Barrel of Monkeys

I spent my whole life hearing and using the term “More fun than a barrel of monkeys.” When we are young, we usually don’t question such things.

I did…to the point of nearly driving me crazy.

For a time, I lived with my grandparents. I was five, a kindergartner.  Whenever I would walk into my grandma’s kitchen and she was always busy. Baking, cooking, cleaning, or redoing the tack paper in the old metal cupboards.

“Grandma, what are you doing?” I would ask.

She would reply with her pat answer. “Playing pinochle with the boys down on Lake Street.”

That answer created a level of confusion for that young version of me beyond comprehension. After all, I was the same boy who could not find elemeno on the alphabet line in his kindergarten class. I could find A through K, and P through Z, but the letter elemeno was missing. There were a lot of letters between K and P, but none of them looked like elemeno.

Going back to my grandmother’s statement. I just walked into the kitchen, not Lake Street. I had no fucking clue as to what the game of pinochle was. But that didn’t matter! May grandmother was in the kitchen, not on Lake Street. And she was clearly not playing anything!

Maybe she said it because it left me dumbfounded and I would walk away wondering, what the hell she was talking about. Where is Lake Street? What is Pinochle? Why isn’t there an elemeno on the alphabet line at the school?

That is just one example of statements adults made that drove me crazy! I had to find the answer!

In my twenties, I would use the phrase, “More fun than a barrel of monkeys!” Without giving it much thought.

These days though, if someone asked how things were going and the old cliché would rise to the forefront of my mind, I would respond. “More fun than a barrel of monkeys.” But ad, “Whatever that means.” Because I had no idea where the expression came from. I also thought the game “Barrel of Monkeys” was lame!

As a we young lad, I was familiar with the game. “Barrel of Monkeys”. My cousin had it, and loved to play. She had all the games of the day, while I had none of them. She felt sorry for herself claiming her childhood sucked. I went through life as though all was good.

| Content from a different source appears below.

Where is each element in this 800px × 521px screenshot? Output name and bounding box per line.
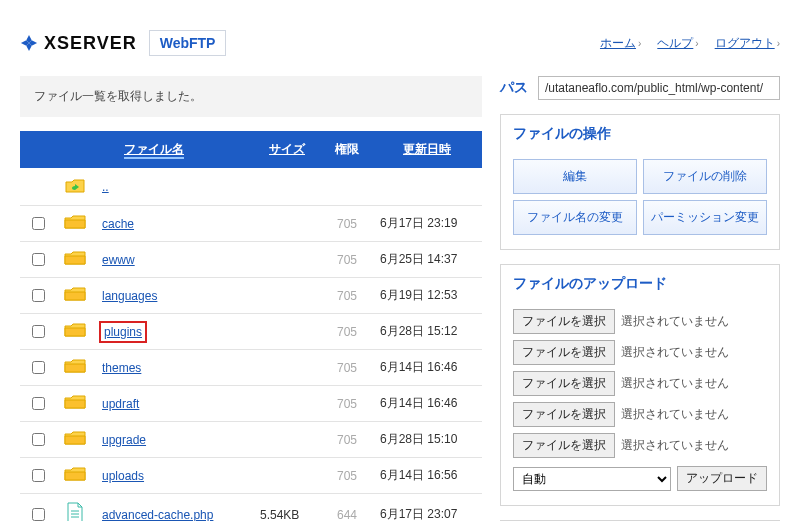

But that is for a different blog.

Because of that game, I didn’t question the idiom through most of my life…until now.

First off, that game sucked! It was stupid and boring. We may not have had video games, but the dozens of other board games and childhood entertainment was much more fun. But the fact that it existed kept my mind quiet for many years.

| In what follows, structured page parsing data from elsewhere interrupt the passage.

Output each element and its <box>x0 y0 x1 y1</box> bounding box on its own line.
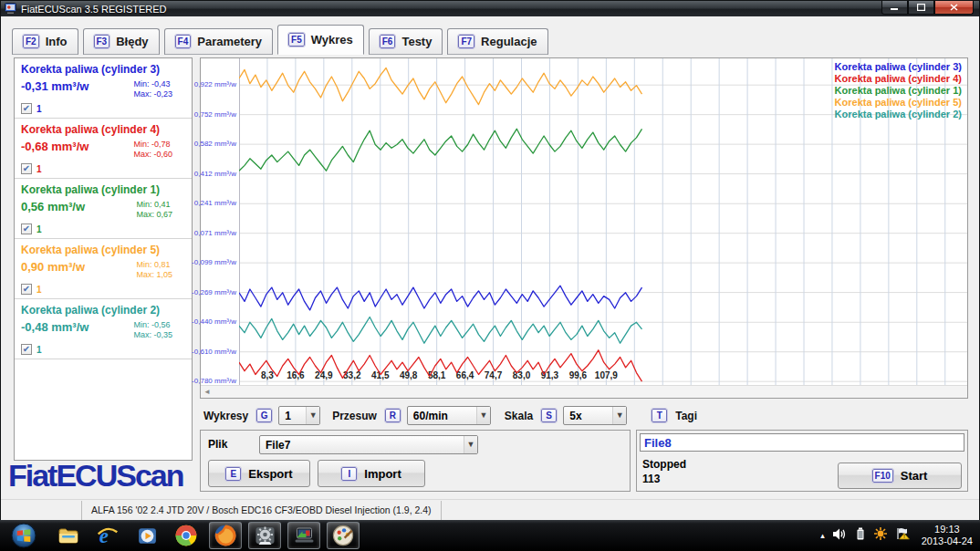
tray-expand-icon[interactable]: ▴ <box>820 531 825 540</box>
tab-info[interactable]: F2Info <box>12 28 78 55</box>
tagi-label[interactable]: Tagi <box>675 410 697 422</box>
desktop: FiatECUScan 3.5 REGISTERED F2InfoF3Błędy… <box>0 0 980 551</box>
battery-icon[interactable] <box>855 527 866 544</box>
channel-value-row: -0,68 mm³/wMin: -0,78Max: -0,60 <box>21 140 185 160</box>
chevron-down-icon: ▼ <box>612 407 626 424</box>
taskbar-buttons: e <box>0 520 366 551</box>
przesuw-label: Przesuw <box>332 410 377 422</box>
vehicle-info: ALFA 156 '02 2.4 JTD 20V / Bosch EDC16 C… <box>81 501 442 520</box>
start-button[interactable]: F10 Start <box>838 463 962 489</box>
channel-max: Max: -0,60 <box>133 150 172 160</box>
channel-checkbox[interactable]: ✔ <box>21 284 32 295</box>
y-tick-label: -0,780 mm³/w <box>192 377 236 385</box>
channel-minmax: Min: 0,41Max: 0,67 <box>136 200 185 220</box>
update-icon[interactable] <box>874 527 887 544</box>
tab-key-badge: F3 <box>94 35 110 48</box>
fiatecuscan-logo: FiatECUScan <box>8 458 183 494</box>
file-select[interactable]: File7▼ <box>259 435 478 454</box>
windows-start-orb[interactable] <box>5 522 43 549</box>
wykresy-key-badge: G <box>256 409 272 422</box>
wykresy-select[interactable]: 1▼ <box>278 406 320 425</box>
channel-checkbox-label: 1 <box>36 104 42 114</box>
diagnostic-app-icon[interactable] <box>248 522 281 549</box>
legend-item: Korekta paliwa (cylinder 3) <box>835 61 962 73</box>
channel-value-row: 0,90 mm³/wMin: 0,81Max: 1,05 <box>21 260 185 280</box>
record-name-input[interactable] <box>640 433 964 452</box>
channel-value: 0,90 mm³/w <box>21 260 85 274</box>
x-tick-label: 24,9 <box>315 370 333 380</box>
ecu-scan-app-icon[interactable] <box>287 522 320 549</box>
channel-checkbox-label: 1 <box>36 224 42 234</box>
minimize-button[interactable] <box>881 1 908 15</box>
tab-regulacje[interactable]: F7Regulacje <box>447 28 547 55</box>
x-tick-label: 107,9 <box>595 370 618 380</box>
channel-max: Max: -0,23 <box>133 89 172 99</box>
y-tick-label: 0,412 mm³/w <box>194 170 236 178</box>
close-button[interactable] <box>934 1 974 15</box>
plik-label: Plik <box>208 438 227 451</box>
x-tick-label: 91,3 <box>541 370 559 380</box>
channel-value: -0,48 mm³/w <box>21 320 89 334</box>
svg-text:e: e <box>99 525 109 547</box>
import-key-badge: I <box>341 467 357 481</box>
windows-media-player-icon[interactable] <box>130 522 163 549</box>
chart-panel: 0,922 mm³/w0,752 mm³/w0,582 mm³/w0,412 m… <box>200 57 968 399</box>
tab-testy[interactable]: F6Testy <box>369 28 443 55</box>
internet-explorer-icon[interactable]: e <box>91 522 124 549</box>
channel-checkbox[interactable]: ✔ <box>21 103 32 114</box>
status-bar: ALFA 156 '02 2.4 JTD 20V / Bosch EDC16 C… <box>1 499 979 520</box>
channel-checkbox[interactable]: ✔ <box>21 224 32 234</box>
channel-checkbox[interactable]: ✔ <box>21 344 32 355</box>
graphics-app-icon[interactable] <box>327 522 360 549</box>
clock-time: 19:13 <box>922 524 973 535</box>
channel-value-row: -0,48 mm³/wMin: -0,56Max: -0,35 <box>21 320 185 340</box>
y-tick-label: -0,610 mm³/w <box>192 348 236 356</box>
channel-max: Max: 1,05 <box>136 270 172 280</box>
channel-checkbox[interactable]: ✔ <box>21 163 32 174</box>
tab-błędy[interactable]: F3Błędy <box>83 28 160 55</box>
channel-max: Max: 0,67 <box>136 210 172 220</box>
channel-checkbox-row: ✔1 <box>21 103 185 114</box>
channel-value: -0,31 mm³/w <box>21 79 89 93</box>
tab-label: Regulacje <box>481 35 537 48</box>
tab-label: Parametery <box>197 35 262 48</box>
tab-label: Testy <box>401 35 432 48</box>
action-center-flag-icon[interactable]: ! <box>895 527 910 544</box>
firefox-icon[interactable] <box>209 522 242 549</box>
skala-select[interactable]: 5x▼ <box>563 406 627 425</box>
przesuw-select[interactable]: 60/min▼ <box>407 406 491 425</box>
taskbar-clock[interactable]: 19:13 2013-04-24 <box>922 524 973 547</box>
legend-item: Korekta paliwa (cylinder 5) <box>835 97 962 109</box>
channel-min: Min: -0,56 <box>133 320 172 330</box>
eksport-button[interactable]: E Eksport <box>208 460 310 487</box>
channel-minmax: Min: -0,78Max: -0,60 <box>133 140 185 160</box>
channel-title: Korekta paliwa (cylinder 1) <box>21 183 185 196</box>
clock-date: 2013-04-24 <box>922 535 973 547</box>
windows-explorer-icon[interactable] <box>52 522 85 549</box>
x-tick-label: 99,6 <box>569 370 588 380</box>
chart-scrollbar[interactable]: ◄ <box>201 385 967 398</box>
svg-text:!: ! <box>903 534 905 539</box>
y-tick-label: 0,922 mm³/w <box>194 80 236 88</box>
series-line <box>239 129 642 171</box>
app-icon <box>5 3 16 15</box>
volume-icon[interactable] <box>833 527 847 544</box>
legend-item: Korekta paliwa (cylinder 4) <box>835 73 962 85</box>
chart-controls: Wykresy G 1▼ Przesuw R 60/min▼ Skala S 5… <box>200 403 968 428</box>
tab-wykres[interactable]: F5Wykres <box>277 25 364 55</box>
y-tick-label: 0,071 mm³/w <box>194 229 236 237</box>
import-button[interactable]: I Import <box>318 460 425 487</box>
maximize-button[interactable] <box>908 1 934 15</box>
tab-parametery[interactable]: F4Parametery <box>164 28 274 55</box>
scroll-left-icon[interactable]: ◄ <box>203 388 211 396</box>
tab-label: Błędy <box>116 35 148 48</box>
session-panel: Stopped 113 F10 Start <box>636 430 968 492</box>
chrome-icon[interactable] <box>170 522 203 549</box>
tab-key-badge: F2 <box>23 35 39 48</box>
channel-checkbox-row: ✔1 <box>21 163 185 174</box>
channel-value: -0,68 mm³/w <box>21 140 89 153</box>
eksport-key-badge: E <box>225 467 241 481</box>
x-tick-label: 8,3 <box>261 370 274 380</box>
title-bar: FiatECUScan 3.5 REGISTERED <box>1 1 979 16</box>
tab-strip: F2InfoF3BłędyF4ParameteryF5WykresF6Testy… <box>12 25 553 55</box>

Well the more I said it; the more it bothered me as to where the idiom came from. Surprisingly, a Google search did not bring Wikipedia up as the first results. Instead, it was a site called Historically Speaking.

It was not the only site I used as my source, but it was the first, and it said what all others said.

The silly game is based on that old expression!

The expression showed up in print as far back as 1895. It was a Chicago Daily Tribune piece about the Republican convention in New York. I guess it proves media bias as far back as 1895…just saying.

The first use of the expression and the game prove one thing. A barrel of monkeys would ultimately be boring…and gross.